Post date: Nov 01, 2015 11:47:39 PM
I ran numerous randomization tests to ask whether 20kb windows for ecotype pairs or the experiment that contained trait-associated SNPs (from gemma) had higher Fst than expected by chance. All of the files for this are in /labs/evolution/projects/timema_speciation/tcristinae/traits/. My R script for these analyses is traitFstRandomTest.R. This is pasted below, but has to be commented, uncommented and edited to run specific contrasts. Detailed results are below. In each case I give the PIP for inclusion, whether only unique SNPs (across traits) and windows (across and within traits) were counted, or multiple hits were allowed, which traits were included, and which ecotype pairs were included (all 4 where not specified), followed by the x-fold difference of trait-Fst to null expectations and the p-value. Clearly, there are more permutations of things we could try, but I think we have a fairly clear and believable story so far. Taking all of this together, I think we see that, there is never a giant jump in Fst, but that we do have a slight increase in Fst for trait associated SNPs when we include stripe, include or only count LA x PRC, and count windows multiple times if there are multiple hits. The pattern is indeed primarily driven by LG8 (see the attached figure for where the trait-associated SNPs are), and LG8 in particular has multiple windows tagged by multiple SNPs (and thus suffers more of a reduction when only counting unique hits). This all makes eminent sense to me and really supports our story.

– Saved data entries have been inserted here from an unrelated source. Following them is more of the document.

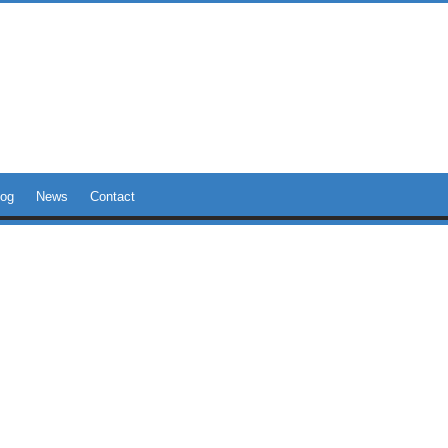
log
News
Contact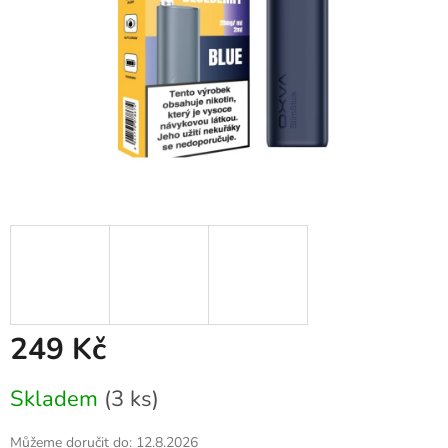
249 Kč
Měrná
Skladem
(3 ks)
cena:
Můžeme doručit do:
12.8.2026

Counts of PIP 0.05 SNPs in 20kb windows on each LG:
multiple counting: 1 2 3 4 5 6 7 8 9 10 11 12 13
11 2 19 14 3 9 8 36 2 10 3 1 4
unique only: 1 2 3 4 5 6 7 8 9 10 11 12 13
7 1 16 13 3 8 6 15 2 10 3 1 4
PIP = 0.05, unique SNPs, unique windows, all (13) traits: 0.988x, p = 0.6364
PIP = 0.05, unique SNPs, multiple windows, all (13) traits: 1.05x, p = 0.0368
PIP = 0.05, multiple SNPs, multiple windows, all (13) traits: 1.05x, p = 0.0372
PIP = 0.05, multiple windows, stripe: 1.17x, p = 0.023
PIP = 0.05, unique windows, stripe: 1.13x, p = 0.0877
PIP = 0.1, multiple windows, stripe: 1.15x, p = 0.1012
PIP = 0.1, unique windows, stripe: 1.05x, p = 0.3338
PIP = 0.05, unique SNPs, unique windows, all but stripe: 0.987x, p = 0.6433
PIP = 0.05, unique SNPs, multiple windows, all but stripe: 1.04x, p = 0.1251
PIP = 0.05, multiple SNPs, multiple windows, all but stripe: 1.04x, p = 0.1162
PIP = 0.05, windows with >1 hit (counted once), all (13) traits: 1.07x, p = 0.1694
PIP = 0.05, windows with only 1 hit, all (13) traits: 0.966x, p = 0.1694, p = 0.8166
Comparison of >1 hit and only 1 hit windows (i.e. is Fst higher for >1), all (13) traits: 1.28x, p = 0.122
PIP = 0.05, paraptric pairs, multiple SNPs, multiple windows, all (13) traits: 0.989x, p = 0.6686
PIP = 0.05, allopatric pair, multiple SNPs, multiple windows, all (13) traits: 1.12x, p = 0.0081
PIP = 0.05, paraptric pairs, unique SNPs, unique windows, all (13) traits: 0.976x, p = 0.8014
PIP = 0.05, allopatric pair, unique SNPs, unique windows, all (13) traits: 1.00x, p = 0.481
Results related to the selection experiment (these make much less sense, as stripe shows a weaker signal):
PIP = 0.05, founders, multiple windows, all (13) traits: 0.993x, p = 0.6022
PIP = 0.05, survivors, multiple windows, all (13) traits: 1.011x, p = 0.3143
PIP = 0.05, survivors-founders, multiple windows, all (13) traits: 1.018x, p = 0.2761
PIP = 0.05, survivors-founders, unique windows, all (13) traits: 1.034x, p = 0.1749
PIP = 0.05, founders, multiple windows, stripe: 0.912x, p = 0.9173
PIP = 0.05, survivors, multiple windows, stripe: 0.925x, p = 0.8756
PIP = 0.05, survivors-founders, multiple windows, stripe: 0.929x, p = 0.7869
PIP = 0.05, survivors-founders, unique windows, stripe: 0.934x, p = 0.713
PIP = 0.05, founders, multiple windows, all but stripe: 1.01x, p = 0.3322
PIP = 0.05, survivors, multiple windows, all but stripe: 1.03x, p = 0.1435
PIP = 0.05, survivors-founders, multiple windows, all but stripe: 1.035x, p = 0.1503
PIP = 0.05, survivors-founders, unique windows, all but stripe: 1.043x, p = 0.136
R script:
## trait pips
TrBL<-as.matrix(read.table("pip_2013FHA_all_BL_MAF01_sparse.txt",header=F))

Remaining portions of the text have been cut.